The Minimax (or maximin) criterion is a conservative criterion because it is based on making the best out of the worst possible conditions. The choice would in our example be (see Table 4.6): \[a_2\sim a_4 \succ a_1 \sim a_3,\]

Table 4.6: Results with maximax
\(k_1\) \(k_2\) \(k_3\) \(k_4\) \(k_5\) Overall
\(a_1\) 3 0 7 1 4 0
\(a_2\) 4 1 4 2 1 1
\(a_3\) 4 0 3 2 1 0
\(a_4\) 5 1 2 3 1 1

Körth’s Maximin-Rule

According to this rule, we compare alternatives by the worst possible outcome under each alternative, and we should choose the one which maximizes the utility of the worst outcome.
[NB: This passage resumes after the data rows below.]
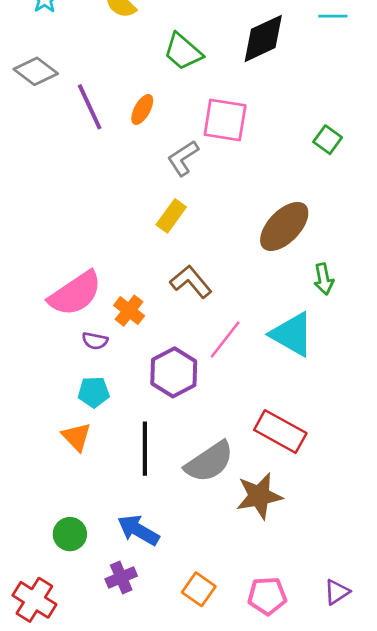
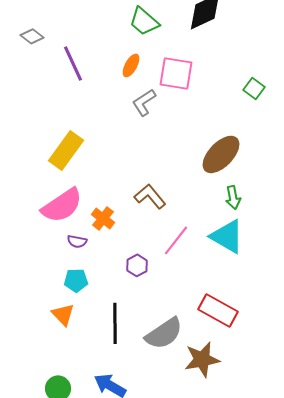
gray diamond: (36, 71) -> (32, 36), size x0.7
orange ellipse: (142, 109) -> (131, 65), moved
yellow rectangle: (171, 216) -> (66, 150), moved, size x1.5
green arrow: (324, 279) -> (233, 197), moved
purple hexagon: (174, 372) -> (137, 265), size x0.6

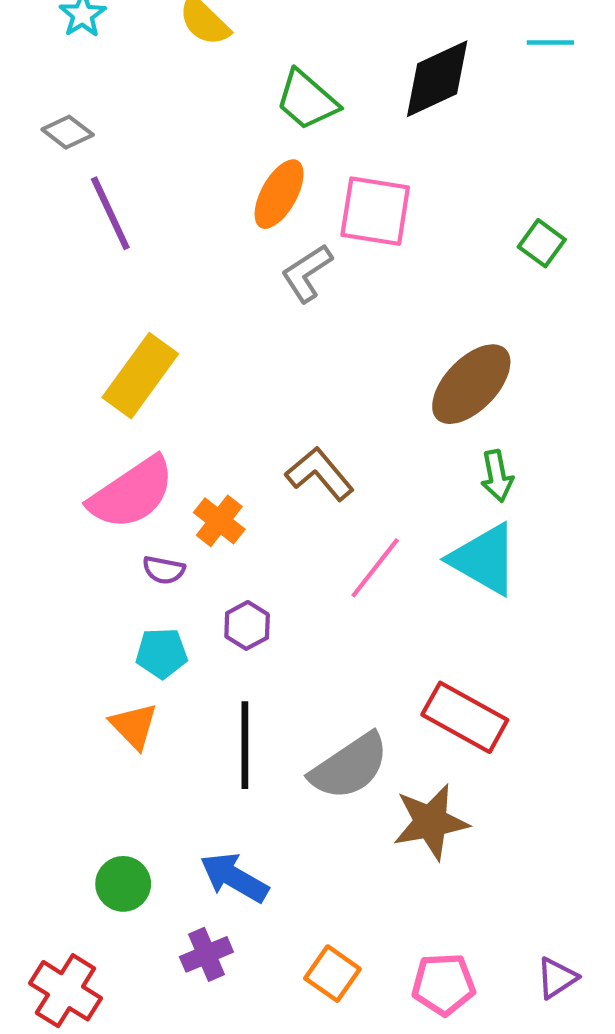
purple line: (73, 63) -> (110, 213), moved
orange ellipse: (131, 65) -> (279, 194), size x1.4
purple hexagon: (137, 265) -> (247, 625), moved

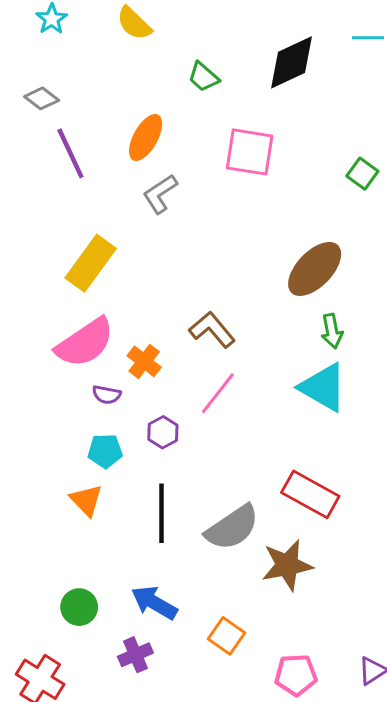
green trapezoid: (307, 100) -> (203, 77), size x0.7
orange ellipse: (279, 194) -> (146, 137), moved
gray L-shape: (307, 273) -> (160, 194), moved
pink line: (375, 568) -> (218, 393), moved
orange square: (332, 974) -> (226, 636), moved

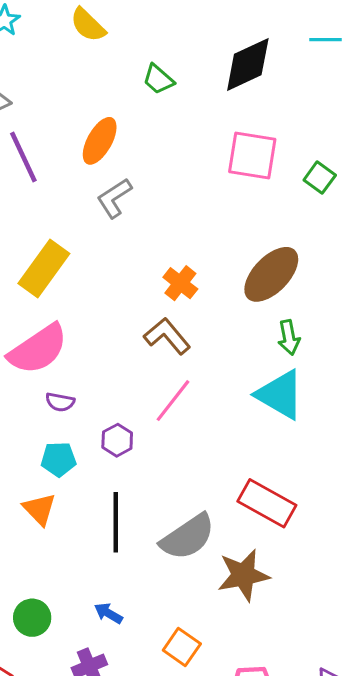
pink square: (250, 152) -> (252, 156), moved
orange cross: (144, 361) -> (180, 283), moved
blue arrow: (154, 603) -> (108, 613), size x0.6

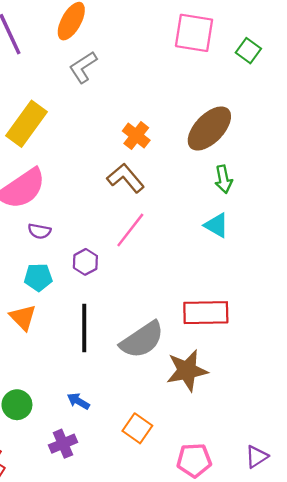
cyan triangle: (280, 395) -> (216, 225), size x0.6
red rectangle: (267, 503) -> (206, 313), turned -30

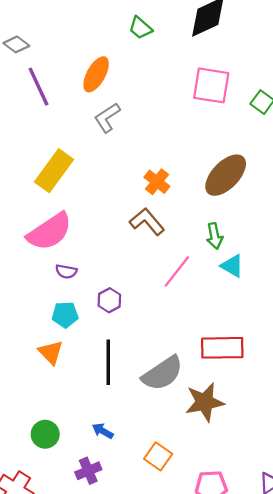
green arrow: (224, 179) -> (215, 236), moved
pink line: (130, 230) -> (177, 271), moved

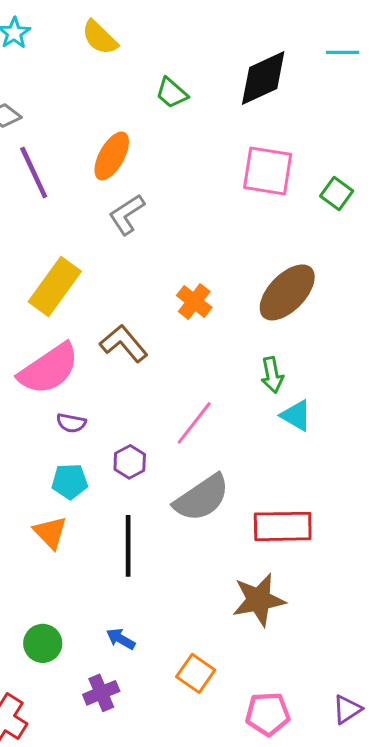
brown L-shape: (147, 222) -> (124, 343), moved
pink line: (177, 271) -> (194, 423), moved
gray semicircle: (163, 373) -> (202, 498), moved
More concrete, the procedure consists of 4 steps:

  1. Calculate the utility maximum for each column \(c\) of the payoff matrix (see Table 4.7): \[\overline{O}_c=\max_{i=1,\dots,m}{O_{ic}}\qquad \forall c.\]
Table 4.7: Best utility per alternative
\(k_1\) \(k_2\) \(k_3\) \(k_4\) \(k_5\)
\(a_1\) 3 0 7 1 4
\(a_2\) 4 1 4 2 1
\(a_3\) 4 0 3 2 1
\(a_4\) 5 1 2 3 1
\(\overline{O}_c\) 5 1 7 3 4
  1. Calculate for each cell the relative utility (see Table 4.8), \[\frac{O_{ij}}{\overline{O}_j}.\]
Table 4.8: Best relative utility
\(k_1\) \(k_2\) \(k_3\) \(k_4\) \(k_5\)
\(a_1\) 3/5 0/1 7/7 1/3 4/4
\(a_2\) 4/5 1/1 4/7 2/3 1/4
\(a_3\) 4/5 0/1 3/7 2/3 1/4
\(a_4\) 5/5 1/1 2/7 3/3 1/4
  1. Calculate for each row \(i\) the minimum (see Table 4.9): \[\Phi(a_i)=\min_{j=1,\dots,p}\left(\frac{O_{ij}}{\overline{O}_j}\right) \qquad \forall i.\]
Table 4.9: Relative minimum for each alternative
\(k_1\) \(k_2\) \(k_3\) \(k_4\) \(k_5\) \(\Phi(a_i)\)
\(a_1\) 3/5 0/1 7/7 1/3 4/4 0
\(a_2\) 4/5 1/1 4/7 2/3 1/4 1/4
\(a_3\) 4/5 0/1 3/7 2/3 1/4 0
\(a_4\) 5/5 1/1 2/7 3/3 1/4 1/4
  1. Set preferences by maximizing \(\Phi(a_i)\): \[a_2\sim a_4 \succ a_1 \sim a_3,\]

Exercise 4.1 Körth

For the following payoff-matrix, calculate the order of preferences based on Körth’s Maximin-Rule.

\(O_{ij}\) \(k_1\) \(k_2\) \(k_3\) \(k_4\) \(k_5\)
\(a_1\) 3 0 7 1 4
\(a_2\) 4 0 4 2 1
\(a_3\) 4 -1 3 2 1
\(a_4\) 5 1 3 3 1

\(\overline{O}_1=5; \overline{O}_2=1; \overline{O}_3=7; \overline{O}_4=3; \overline{O}_5=4\)

\(O_{ij}\) \(k_1\) \(k_2\) \(k_3\) \(k_4\) \(k_5\) \(\Phi(a_i)\)
\(a_1\) 3/5 0 1 1/3 1 0
\(a_2\) 4/5 0 4/7 2/3 1/4 0
\(a_3\) 4/5 -1 3/7 2/3 1/4 -1
\(a_4\) 1 1 3/7 1 1/4 1/4

\(a_4\succ a_1 \sim a_2 \succ a_3\)

Exercise 4.2 Given the following payoff table Table 4.10 where high numbers indicate high utility, ranging from \(0\) (no utility) to \(10\) (high utility).

Table 4.10: Payoff table
z1 z2 z3 z4 z5
a1 1 2 3 4 3
a2 4 3 2 1 4
a3 4 5 0 5 6
a4 1 5 1 5 6
a5 2 2 2 1 3
a6 3 4 0 5 3
  1. State which alternatives can be excluded because they are dominated by other alternatives.
  2. Suppose your preference scheme is as follows: \[g_1 = \frac{1}{2}; \quad g_2= 1; \quad g_3= 2;\quad g_4=1;\quad g_5=1.\] Find the order of preference based on the aggregated expected utility.